Exercise materials =

--- START ---

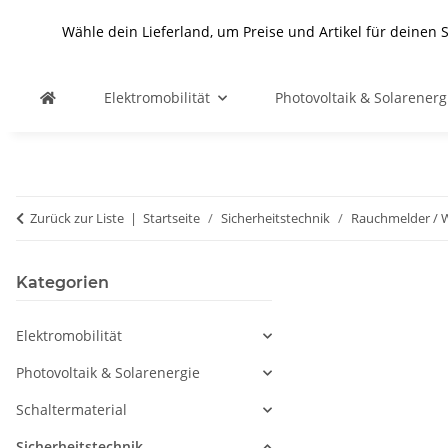
Wähle dein Lieferland, um Preise und Artikel für deinen 
Elektromobilität
Photovoltaik & Solarenerg
Zurück zur Liste
Startseite
Sicherheitstechnik
Rauchmelder /
Kategorien
Elektromobilität
Photovoltaik & Solarenergie
Schaltermaterial
Sicherheitstechnik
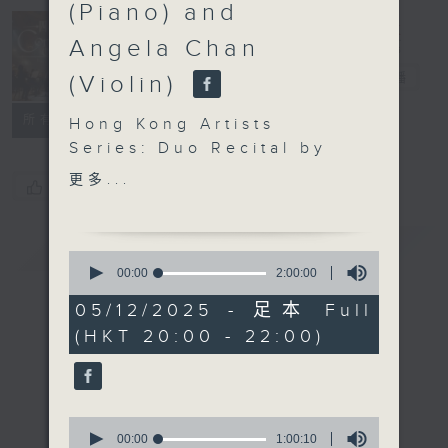
(Piano) and
Angela Chan
Concert on 4
四台音樂會
電台直播
(Violin)
所有集數
Hong Kong Artists
Series: Duo Recital by
Aristo Sham
更多...
您喜歡這個節目嗎?
(Piano) and Angela
Chan (Violin)
簡介
Angela Chan (violin) |
GIST
0
Aristo Sham (piano)
seconds
00:00
2:00:00
of
BEETHOVEN
2
05/12/2025 - 足本 Full
Violin Sonata No. 7 in C
hours,
(HKT 20:00 - 22:00)
0
minor, Op. 30, No. 2
seconds
(24’)
YSAŸE
Sonata for Solo Violin
0
in G major, Op. 27, No.
seconds
00:00
1:00:10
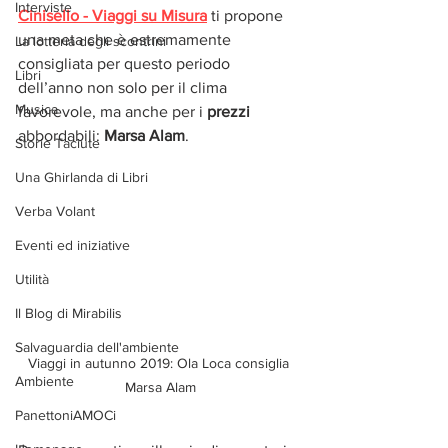
Interviste
Cinisello - Viaggi su Misura
 ti propone 
una meta che è estremamente 
La lotteria degli scontrini
consigliata per questo periodo 
Libri
dell’anno non solo per il clima 
Musica
favorevole, ma anche per i 
prezzi
abbordabili: 
Marsa Alam
.
Storie Taciute
Una Ghirlanda di Libri
Verba Volant
Eventi ed iniziative
Utilità
Il Blog di Mirabilis
Salvaguardia dell'ambiente
Viaggi in autunno 2019: Ola Loca consiglia 
Ambiente
Marsa Alam
PanettoniAMOCi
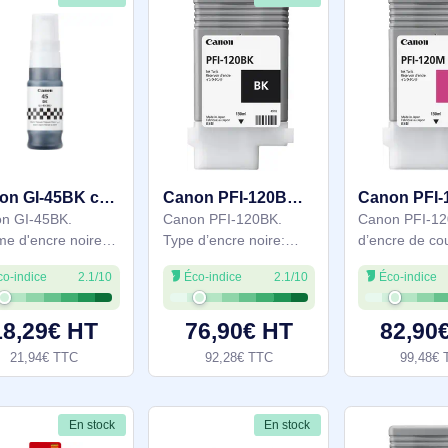
En stock
En stock
Canon GI-45BK cartouche d'encre 1 pièce(s) Original Noir - 6288C001
Canon PFI-120BK cartouche d'encre 1 pièce(s) Original Noir - 2885C001
Canon GI-45BK.
Canon PFI-120BK.
Volume d'encre noire:
Type d’encre noire:
70 ml, Type
Encre à pigments,
Éco-indice
2.1/10
Éco-indice
2.1/10
d'alimentation: Paquet
Volume d'encre noire:
unique, Couleurs
130 ml, Couleurs
d'impression: Noir,
d'impression: Noir,
18,29€ HT
76,90€ HT
Quantité: 1 pièce(s),
Quantité: 1 pièce(s)
21,94€ TTC
92,28€ TTC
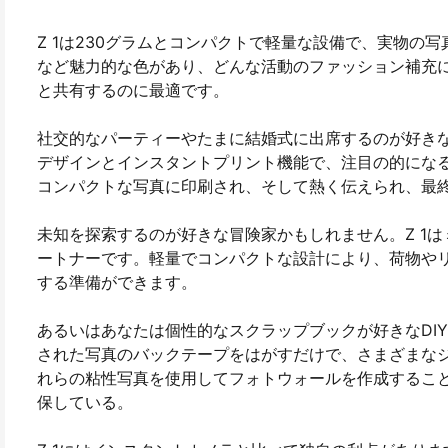
Z 1は230グラムとコンパクトで軽量な設備で、実物
など魅力的な色があり、どんな活動のファッション補充
と共有するのに最適です。
社交的なパーティーやたまに結婚式に出席するのが好きな
デザインとインスタントプリント機能で、注目の的にな
コンパクトな写真に印刷され、そして熱く伝えられ、最
未知を探索するのが好きな冒険家かもしれません。Z 1
ートナーです。軽量でコンパクトな設計により、荷物や
する準備ができます。
あるいはあなたは個性的なスクラップブックが好きなDIY
された写真のバックテープをはがすだけで、さまざまな
れらの粘性写真を使用してフォトウォールを作成すること
保している。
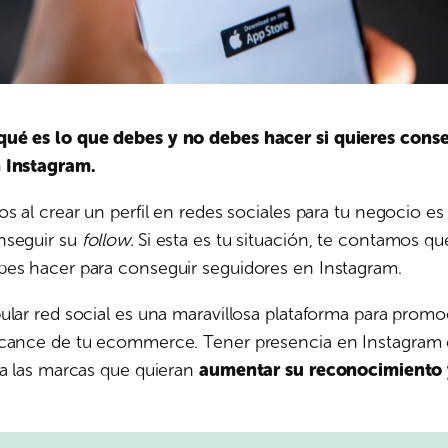
ué es lo que debes y no debes hacer si quieres cons
 Instagram.
os al crear un perfil en redes sociales para tu negocio es
nseguir su
follow.
Si esta es tu situación, te contamos qu
bes hacer para conseguir seguidores en Instagram.
ular red social es una maravillosa plataforma para promo
lcance de tu ecommerce. Tener presencia en Instagram 
ra las marcas que quieran
aumentar su reconocimiento 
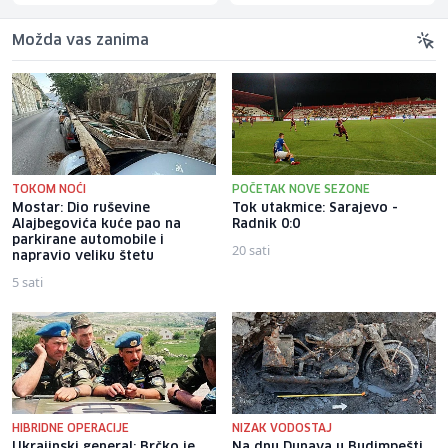
Možda vas zanima
TOKOM NOĆI
POČETAK NOVE SEZONE
Mostar: Dio ruševine
Tok utakmice: Sarajevo -
Alajbegovića kuće pao na
Radnik 0:0
parkirane automobile i
20 sati
napravio veliku štetu
5 sati
HIBRIDNE OPERACIJE
NIZAK VODOSTAJ
Ukrajinski general: Brčko je
Na dnu Dunava u Budimpešti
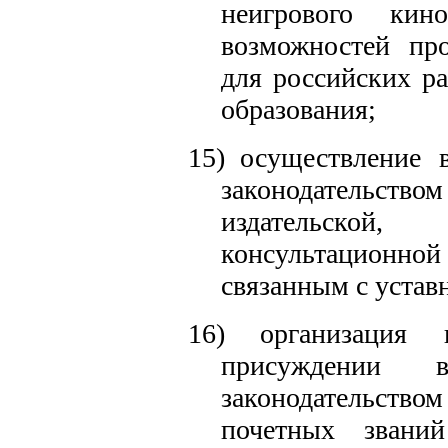
неигрового кин
возможностей про
для российских ра
образования;
15)
осуществление 
законодательст
издательской
консультационно
связанным с уста
16)
организация
присуждении в
законодательст
почетных звани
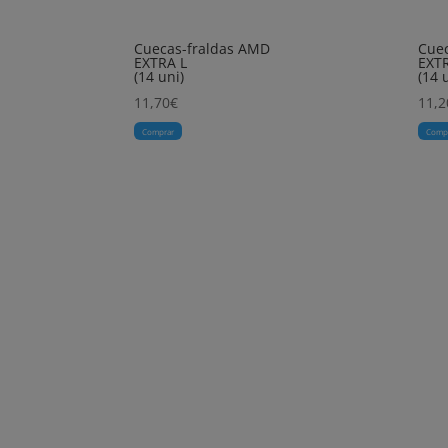
Cuecas-fraldas AMD
Cue
EXTRA L
EXT
(14 uni)
(14 
11,70
€
11,2
Comprar
Comp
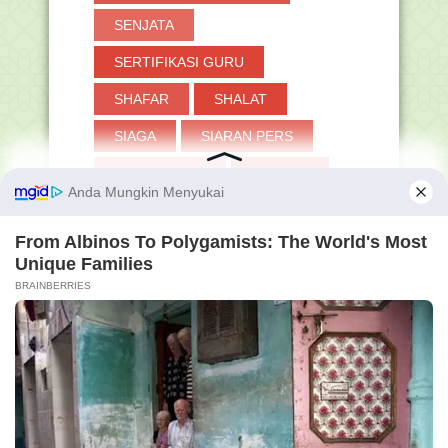
SENJATA
SERTIFIKASI GURU
SHAFAR
SHALAT
SIAGA
SIARAN PERS
SIBOSPINTAR
SILABUS
SIMPATIKA
SIMPEG
SIMSARPRAS
SISPENA
SKB
SKI
SKP
SMA
SMP
SOAL
STS
SURAT EDARAN
SYA'BAN
SYAIR
SYAWAL
TANYA-JAWAB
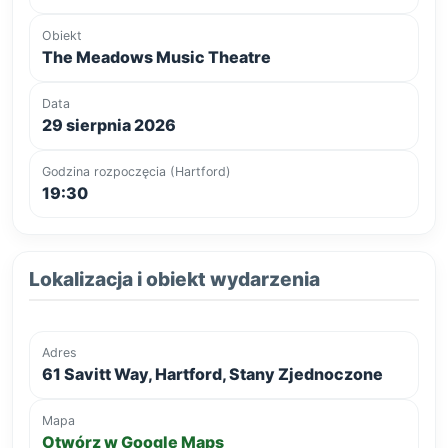
Obiekt
The Meadows Music Theatre
Data
29 sierpnia 2026
Godzina rozpoczęcia (Hartford)
19:30
Lokalizacja i obiekt wydarzenia
Adres
61 Savitt Way, Hartford, Stany Zjednoczone
Mapa
Otwórz w Google Maps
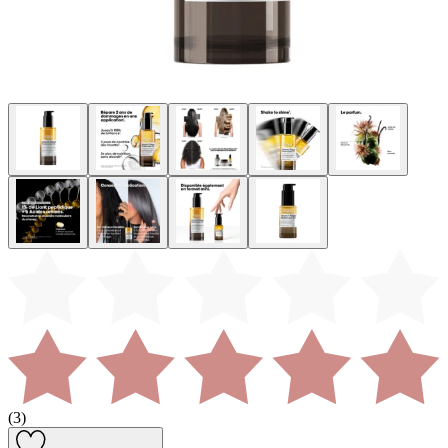
(
3
)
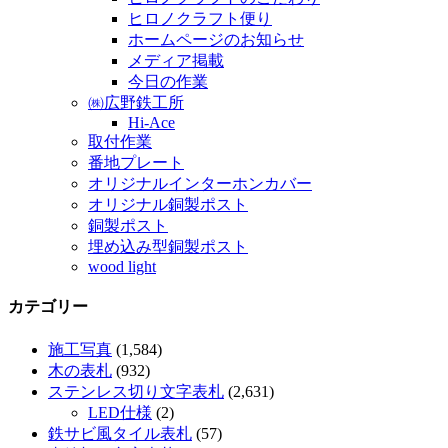
ヒロノクラフト便り
ホームページのお知らせ
メディア掲載
今日の作業
㈱広野鉄工所
Hi-Ace
取付作業
番地プレート
オリジナルインターホンカバー
オリジナル銅製ポスト
銅製ポスト
埋め込み型銅製ポスト
wood light
カテゴリー
施工写真
(1,584)
木の表札
(932)
ステンレス切り文字表札
(2,631)
LED仕様
(2)
鉄サビ風タイル表札
(57)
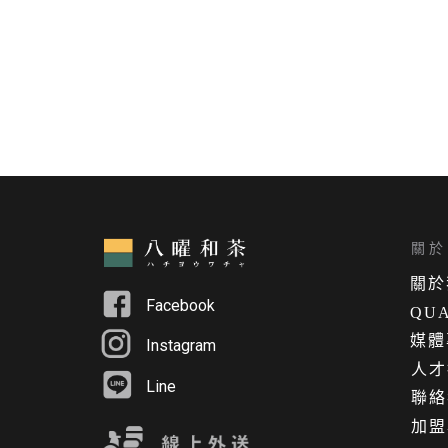
關於 
關
於
Facebook
QUA
媒體
Instagram
人才
Line
聯絡
加盟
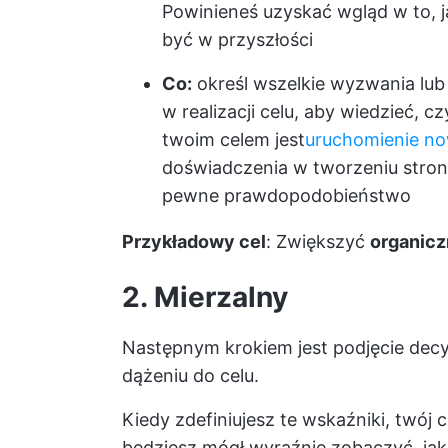
Powinieneś uzyskać wgląd w to, j
być w przyszłości
Co:
określ wszelkie wyzwania lub
w realizacji celu, aby wiedzieć, cz
twoim celem jest
uruchomienie no
doświadczenia w tworzeniu stro
pewne prawdopodobieństwo
Przykładowy cel
: Zwiększyć
organicz
2. Mierzalny
Następnym krokiem jest podjęcie decy
dążeniu do celu.
Kiedy zdefiniujesz te wskaźniki, twój 
będziesz mógł wyraźnie zobaczyć, jak b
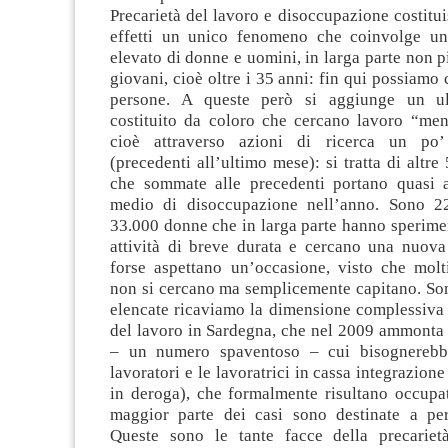
Precarietà del lavoro e disoccupazione costituis
effetti un unico fenomeno che coinvolge u
elevato di donne e uomini, in larga parte non 
giovani, cioè oltre i 35 anni: fin qui possiamo
persone. A queste però si aggiunge un ul
costituito da coloro che cercano lavoro “men
cioè attraverso azioni di ricerca un po
(precedenti all’ultimo mese): si tratta di altre
che sommate alle precedenti portano quasi 
medio di disoccupazione nell’anno. Sono 2
33.000 donne che in larga parte hanno sperime
attività di breve durata e cercano una nuov
forse aspettano un’occasione, visto che molti
non si cercano ma semplicemente capitano. So
elencate ricaviamo la dimensione complessiva 
del lavoro in Sardegna, che nel 2009 ammonta 
– un numero spaventoso – cui bisognerebb
lavoratori e le lavoratrici in cassa integrazione
in deroga), che formalmente risultano occupa
maggior parte dei casi sono destinate a per
Queste sono le tante facce della precarietà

--- END ---

Task to complete =
Copy out the lines starting at the one containing "persone. A queste però si aggiunge un ul" and ending with the last line of the entries. Include nothing else.

Solution to this problem =
persone. A queste però si aggiunge un ul
costituito da coloro che cercano lavoro “men
cioè attraverso azioni di ricerca un po
(precedenti all’ultimo mese): si tratta di altre
che sommate alle precedenti portano quasi 
medio di disoccupazione nell’anno. Sono 2
33.000 donne che in larga parte hanno sperime
attività di breve durata e cercano una nuov
forse aspettano un’occasione, visto che molti
non si cercano ma semplicemente capitano. So
elencate ricaviamo la dimensione complessiva 
del lavoro in Sardegna, che nel 2009 ammonta 
– un numero spaventoso – cui bisognerebb
lavoratori e le lavoratrici in cassa integrazione
in deroga), che formalmente risultano occupa
maggior parte dei casi sono destinate a per
Queste sono le tante facce della precarietà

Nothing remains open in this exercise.